Solution and Explanation

1. Net Profit Before Manager’s Commission: 55,000
2. Salary to Amit: Monthly Salary = 1,000; Annual Salary = 1,000 × 12 = 12,000
3. Manager’s Commission Calculation: Let \( x \) be the manager’s commission.

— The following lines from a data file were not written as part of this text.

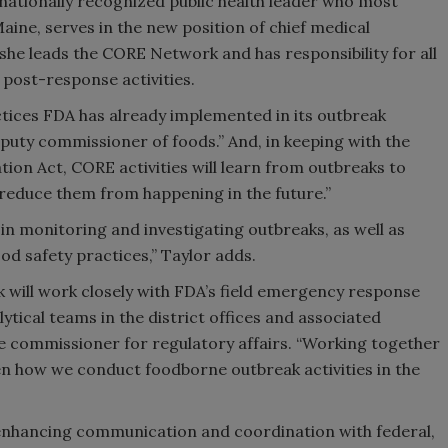
 nationally recognized public health leader who most
aine, serves in the new position of chief medical
, she leads the CORE Network and has responsibility for all
post-response activities.
tices FDA has already implemented in its outbreak
eputy commissioner of foods.” And, in keeping with the
on Act, CORE activities will learn from outbreaks to
 reduce them from happening in the future.”
in monitoring and investigating outbreaks, as well as
d safety practices,” Taylor adds.
 will work closely with FDA’s field emergency response
ytical teams in the district offices and associated
te commissioner for regulatory affairs. “Working together
en how we conduct foodborne outbreak activities in the
s enhancing communication and coordination with federal,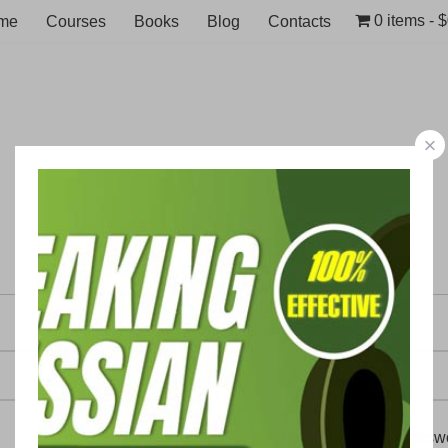
0 items
$
me
Courses
Books
Blog
Contacts
Register
Email address
A link to set a new passw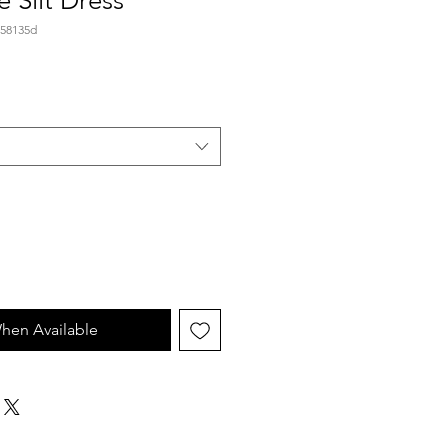
e Slit Dress
.58135d
hen Available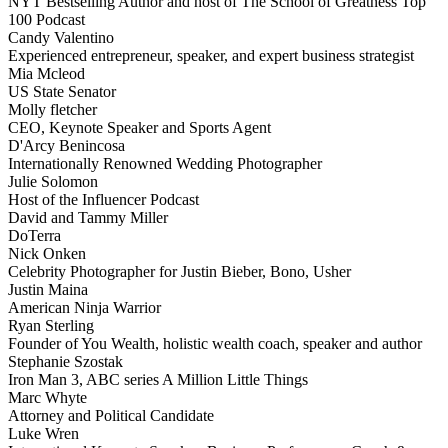
NYT Bestselling Author and host of The School of Greatness Top
100 Podcast
Candy Valentino
Experienced entrepreneur, speaker, and expert business strategist
Mia Mcleod
US State Senator
Molly fletcher
CEO, Keynote Speaker and Sports Agent
D'Arcy Benincosa
Internationally Renowned Wedding Photographer
Julie Solomon
Host of the Influencer Podcast
David and Tammy Miller
DoTerra
Nick Onken
Celebrity Photographer for Justin Bieber, Bono, Usher
Justin Maina
American Ninja Warrior
Ryan Sterling
Founder of You Wealth, holistic wealth coach, speaker and author
Stephanie Szostak
Iron Man 3, ABC series A Million Little Things
Marc Whyte
Attorney and Political Candidate
Luke Wren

Profit after deducting the manager’s commission: \[ \text{Net Profit after Manager’s Commission} = 55,000 - x \] The manager’s commission is 10% of the net profit after charging the commission: \[ x = 10\% \times (55,000 - x) \] Rearranging the equation: \[ x = \frac{10}{100} (55,000 - x) \] \[ x = 5,500 - 0.1x \] \[ x + 0.1x = 5,500 \] \[ 1.1x = 5,500 \] \[ x = \frac{5,500}{1.1} = 5,000 \] 3. Net Profit after Manager’s Commission: \[ \text{Net Profit after Manager’s Commission} = 55,000 - 5,000 = 50,000 \] 4. Final Calculation of Manager’s Commission: Manager’s Commission: \(10\% \times 50,000 = 5,000\). Thus, the amount of Manager’s Commission is: \[ \text{Manager’s Commission} = 5,000 \]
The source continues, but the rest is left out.